When the Prime Minister and the President happen to represent different political parties, the former becomes more powerful than the latter owing to flaws in the present Constitution. This, we have seen thrice since the introduction of the presidential system of government, in 1978. Prime Minister Chandrika Kumaratunga emerged stronger than President D. B. Wijetunge, in 1994. They, however, cooperated. But the country found itself in chaos when the Prime Ministers and the Presidents came from different political parties.

From 2001 to 2004, Prime Minister Ranil Wickremesinghe (UNP) undermined the position of President Chandrika Kumaratunga (PA). He went so far as to sign a disastrous ceasefire agreement with the LTTE without the President’s knowledge. The 2001 regime change also led to the divestiture of some state-owned cash cows such as Sri Lanka Insurance Corporation. The LTTE consolidated its power and made preparations for its final war.

The country suffered again when the Prime Minister became more powerful than the President, in 2015, owing to the 19th Amendment (19A) to the Constitution. PM Ranil Wickremesinghe and President Maithripala Sirisena were at loggerheads. The President’s position became so weak that the then Speaker Jayasuriya refused to carry out presidential orders during an abortive constitutional coup in 2018. The biggest ever financial crime—the bond scam—was committed while the legislature was stronger than the Executive.
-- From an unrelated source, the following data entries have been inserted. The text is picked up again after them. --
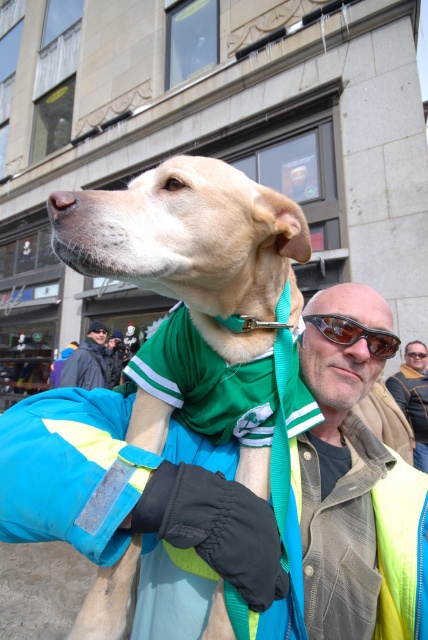 You are a photographer trying to capture the perfect shot of the shiny black sunglasses at center and the sunglasses at upper center. Which of the two sunglasses is positioned to the right side of the other?

The shiny black sunglasses at center is positioned to the right of the sunglasses at upper center.

You are a photographer trying to capture the man and his dog in the image. You notice the leather jacket at center and the sunglasses at upper center. Which object should you focus on first if you want to frame the lower part of the scene?

The leather jacket at center is located below the sunglasses at upper center, so to frame the lower part of the scene, focus on the leather jacket at center first.

You are a photographer trying to capture a portrait of the dark gray jacket at center and the green fabric at center. Since you want both subjects to be clearly visible, which one should you focus on first to ensure depth of field covers both?

The dark gray jacket at center is taller than the green fabric at center, so focusing on the taller object first will ensure the depth of field captures both subjects. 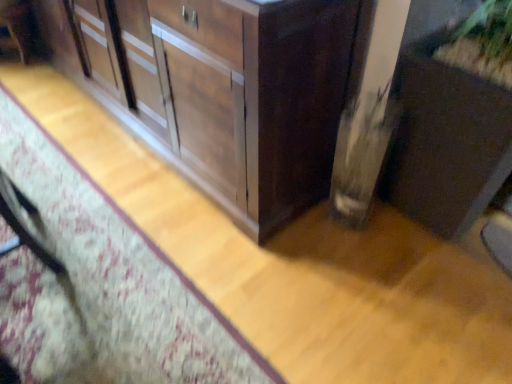 Question: Based on their sizes in the image, would you say wooden cabinet at center, which ranks as the 1th cabinetry in left-to-right order, is bigger or smaller than matte brown cabinet at lower right, the 2th cabinetry viewed from the left?

Choices:
 (A) small
 (B) big

Answer: (B)

Question: Relative to matte brown cabinet at lower right, placed as the 1th cabinetry when sorted from right to left, is wooden cabinet at center, which ranks as the 1th cabinetry in left-to-right order, in front or behind?

Choices:
 (A) behind
 (B) front

Answer: (A)

Question: Would you say wooden cabinet at center, marked as the second cabinetry in a right-to-left arrangement, is inside or outside matte brown cabinet at lower right, the 2th cabinetry viewed from the left?

Choices:
 (A) inside
 (B) outside

Answer: (B)

Question: Is matte brown cabinet at lower right, the 2th cabinetry viewed from the left, spatially inside wooden cabinet at center, marked as the second cabinetry in a right-to-left arrangement, or outside of it?

Choices:
 (A) outside
 (B) inside

Answer: (A)

Question: Based on their sizes in the image, would you say matte brown cabinet at lower right, the 2th cabinetry viewed from the left, is bigger or smaller than wooden cabinet at center, which ranks as the 1th cabinetry in left-to-right order?

Choices:
 (A) small
 (B) big

Answer: (A)

Question: In terms of width, does matte brown cabinet at lower right, placed as the 1th cabinetry when sorted from right to left, look wider or thinner when compared to wooden cabinet at center, marked as the second cabinetry in a right-to-left arrangement?

Choices:
 (A) wide
 (B) thin

Answer: (B)

Question: From the image's perspective, is matte brown cabinet at lower right, placed as the 1th cabinetry when sorted from right to left, positioned above or below wooden cabinet at center, marked as the second cabinetry in a right-to-left arrangement?

Choices:
 (A) above
 (B) below

Answer: (B) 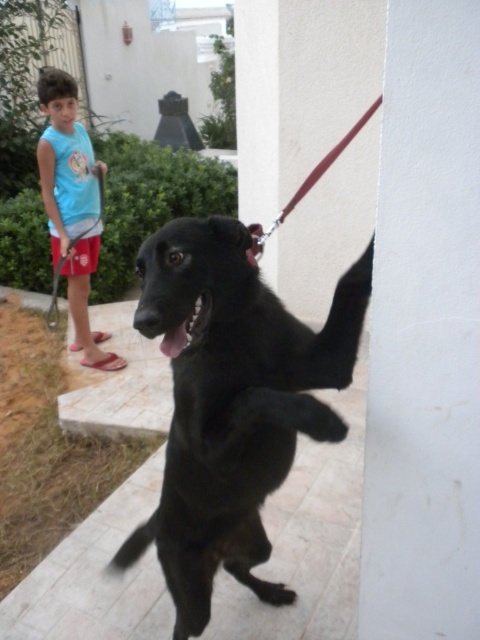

Then came the Easter Sunday bombings, which snuffed out more than 250 lives and left hundreds of others injured besides dealing a body blow to the economy. What has transpired so far before the Presidential Commission of Inquiry probing those terror strikes shows that national security was in the hands of a bunch of total misfits from 2015 to 2019. It was only natural that the people wanted a strong President to bring order out of chaos and elected Gotabaya Rajapaksa.

We do not argue that the people’s lot improves when the PM happens to play second fiddle to the President. The point we are trying to make is that even the PMs who could act independently succumbed to the arrogance of power and bulldozed their way through, giving the lie to the claim that the interests of the people are better served when Parliament is strengthened.

The success of any protest campaign hinges on the ability of its organisers to mobilise the public. Those who have taken it upon themselves to spearhead the campaign against 20A are the ones who had 19A tailored to further their political interests and, therefore, failed to convince the public that the powers of Parliament had to be restored to ensure checks and balances and better governance. The incumbent government is craftily using the bunglings of the previous dispensation to bolster its claim that the country needs an extremely powerful President, and 20A is the only way to achieve that end.

The ongoing campaign against 20A is characterised by a severe trust deficit, which the Opposition has failed to overcome. Sri Lankan intelligentsia is divided along party lines, and this has stood in the way of the formation of public opinion on some crucial issues. The government has managed to confine the issue of 20A to the political front, where it is strong. But let the SLPP leaders be urged to learn from their past mistakes and refrain from steamrollering 20A through. They had better remember that they employed the same method to secure the passage of the 18th Amendment but lost power about four years later, in January 2015.